Activity: Sort through the listing below and keep each line with the word "Alienware". Copy those.
------ Recorded data ------
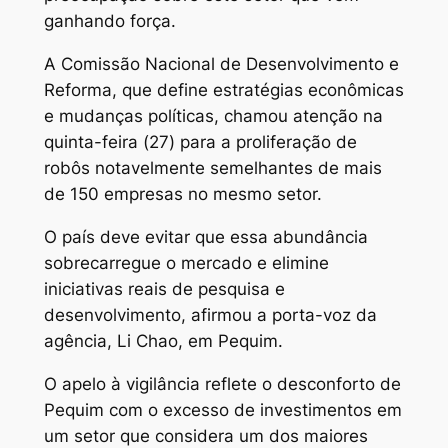
ganhando força.
A Comissão Nacional de Desenvolvimento e
Reforma, que define estratégias econômicas
e mudanças políticas, chamou atenção na
quinta-feira (27) para a proliferação de
robôs notavelmente semelhantes de mais
de 150 empresas no mesmo setor.
O país deve evitar que essa abundância
sobrecarregue o mercado e elimine
iniciativas reais de pesquisa e
desenvolvimento, afirmou a porta-voz da
agência, Li Chao, em Pequim.
O apelo à vigilância reflete o desconforto de
Pequim com o excesso de investimentos em
um setor que considera um dos maiores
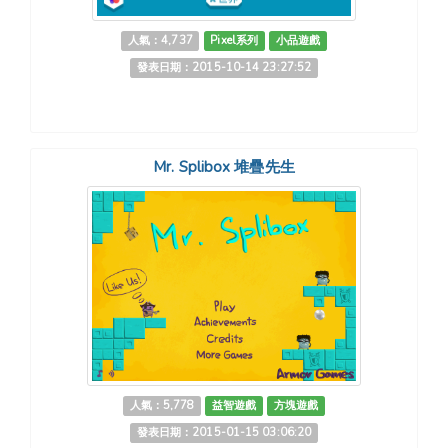
人氣：4,737
Pixel系列
小品遊戲
發表日期：2015-10-14 23:27:52
Mr. Splibox 堆疊先生
人氣：5,778
益智遊戲
方塊遊戲
發表日期：2015-01-15 03:06:20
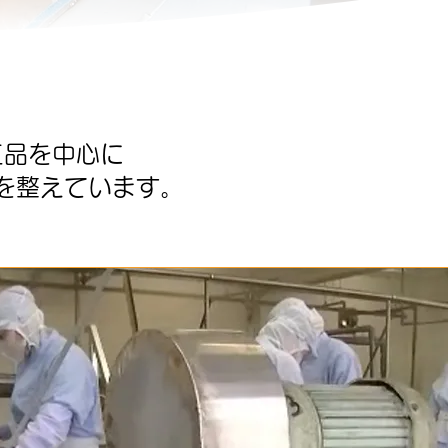
工品を中心に
を整えています。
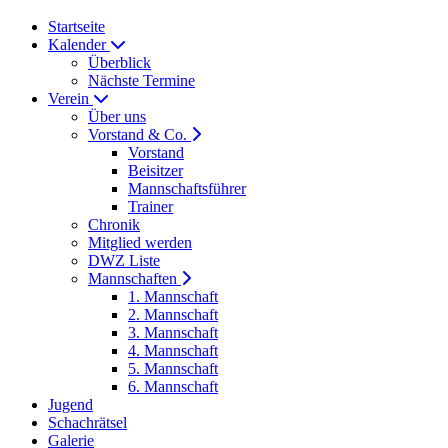
Startseite
Kalender
Überblick
Nächste Termine
Verein
Über uns
Vorstand & Co.
Vorstand
Beisitzer
Mannschaftsführer
Trainer
Chronik
Mitglied werden
DWZ Liste
Mannschaften
1. Mannschaft
2. Mannschaft
3. Mannschaft
4. Mannschaft
5. Mannschaft
6. Mannschaft
Jugend
Schachrätsel
Galerie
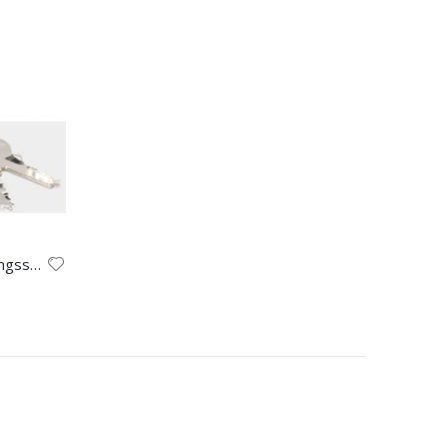
Durchsichtiges Lockpicking-Übungsschloss mit 2 Schlüsseln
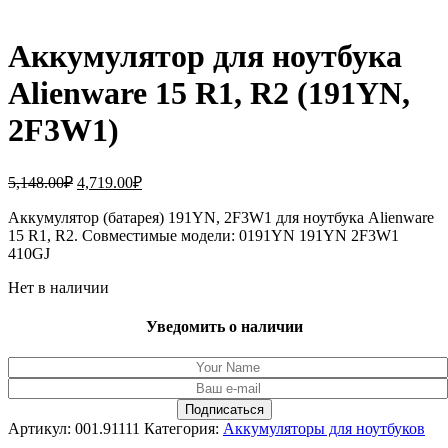
Аккумулятор для ноутбука
Alienware 15 R1, R2 (191YN,
2F3W1)
Первоначальная
Текущая
5,148.00
₽
4,719.00
₽
цена
цена:
составляла
Аккумулятор (батарея) 191YN, 2F3W1 для ноутбука Alienware
4,719.00₽.
15 R1, R2. Совместимые модели: 0191YN 191YN 2F3W1
5,148.00₽.
410GJ
Нет в наличии
Уведомить о наличии
Артикул:
001.91111
Категория:
Аккумуляторы для ноутбуков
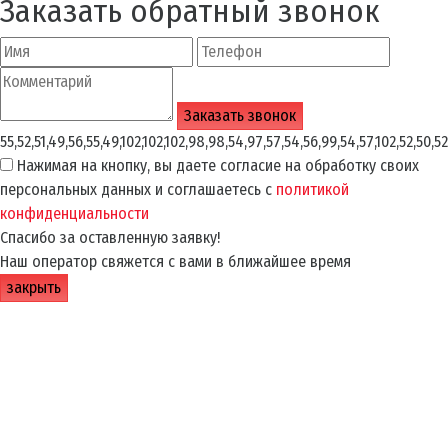
Заказать обратный звонок
55,52,51,49,56,55,49,102,102,102,98,98,54,97,57,54,56,99,54,57,102,52,50,52
Нажимая на кнопку, вы даете согласие на обработку своих
персональных данных и соглашаетесь с
политикой
конфиденциальности
Спасибо за оставленную заявку!
Наш оператор свяжется с вами в ближайшее время
закрыть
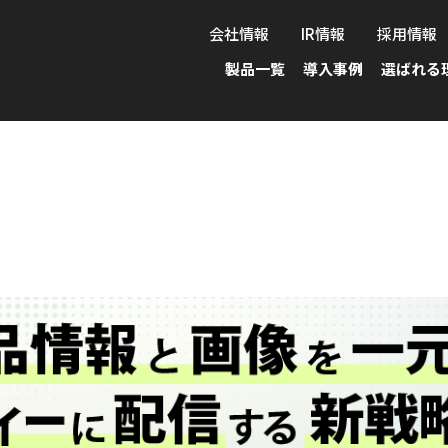
会社情報
IR情報
採用情報
製品一覧
導入事例
選ばれる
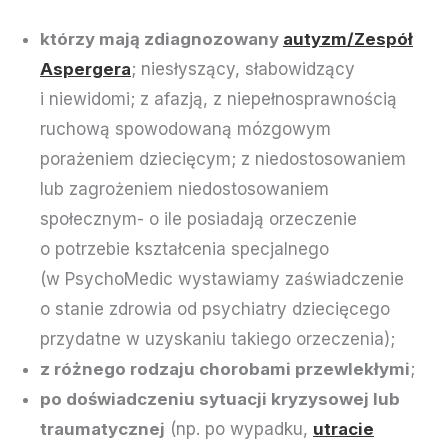
którzy mają zdiagnozowany
autyzm/Zespół
Aspergera
; niesłyszący, słabowidzący
i niewidomi; z afazją, z niepełnosprawnością
ruchową spowodowaną mózgowym
porażeniem dziecięcym; z niedostosowaniem
lub zagrożeniem niedostosowaniem
społecznym- o ile posiadają orzeczenie
o potrzebie kształcenia specjalnego
(w PsychoMedic wystawiamy zaświadczenie
o stanie zdrowia od psychiatry dziecięcego
przydatne w uzyskaniu takiego orzeczenia);
z różnego rodzaju chorobami przewlekłymi
;
po doświadczeniu sytuacji kryzysowej lub
traumatycznej
(np. po wypadku,
utracie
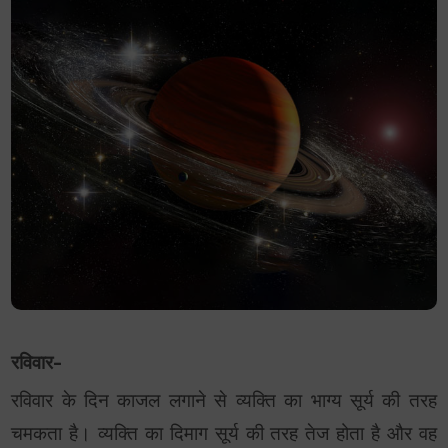
रविवार-
रविवार के दिन काजल लगाने से व्यक्ति का भाग्य सूर्य की तरह
चमकता है। व्यक्ति का दिमाग सूर्य की तरह तेज होता है और वह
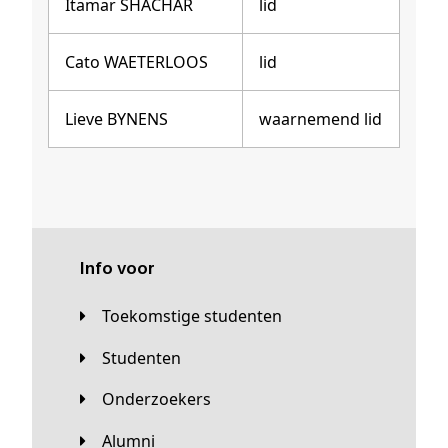
Itamar SHACHAR
lid
Cato WAETERLOOS
lid
Lieve BYNENS
waarnemend lid
Info voor
Toekomstige studenten
Studenten
Onderzoekers
Alumni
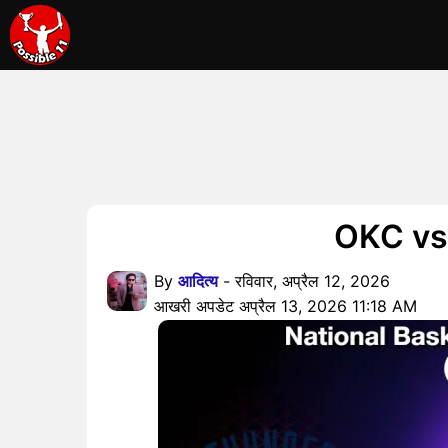
OKC vs P
By
आदित्य
- रविवार, अप्रैल 12, 2026
आखरी अपडेट अप्रैल 13, 2026 11:18 AM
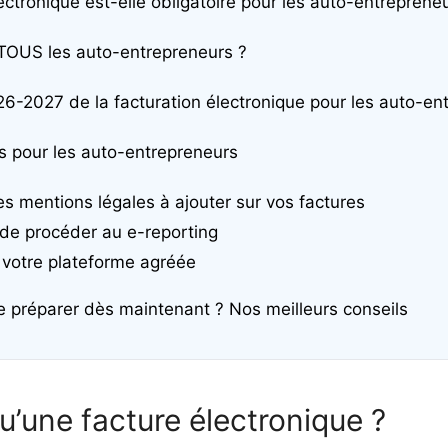
ectronique est-elle obligatoire pour les auto-entreprene
TOUS les auto-entrepreneurs ?
26-2027 de la facturation électronique pour les auto-en
 pour les auto-entrepreneurs
es mentions légales à ajouter sur vos factures
n de procéder au e-reporting
 votre plateforme agréée
préparer dès maintenant ? Nos meilleurs conseils
u’une facture électronique ?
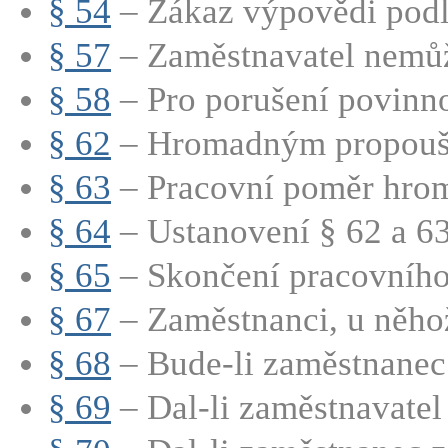
§ 54
– Zákaz výpovědi podle
§ 57
– Zaměstnavatel nemůže
§ 58
– Pro porušení povinno
§ 62
– Hromadným propouště
§ 63
– Pracovní poměr hrom
§ 64
– Ustanovení § 62 a 63 
§ 65
– Skončení pracovního
§ 67
– Zaměstnanci, u něhož
§ 68
– Bude-li zaměstnanec 
§ 69
– Dal-li zaměstnavatel 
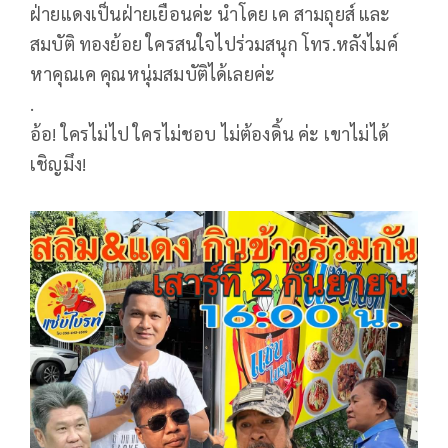
ฝ่ายแดงเป็นฝ่ายเยือนค่ะ นำโดย เค สามถุยส์ และ
สมบัติ ทองย้อย ใครสนใจไปร่วมสนุก โทร.หลังไมค์
หาคุณเค คุณหนุ่มสมบัติได้เลยค่ะ
.
อ้อ! ใครไม่ไป ใครไม่ชอบ ไม่ต้องดิ้น ค่ะ เขาไม่ได้
เชิญมึง!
------
Output of the task:
Alienware 15 R1, R2 (191YN,
Аккумулятор (батарея) 191YN, 2F3W1 для ноутбука Alienware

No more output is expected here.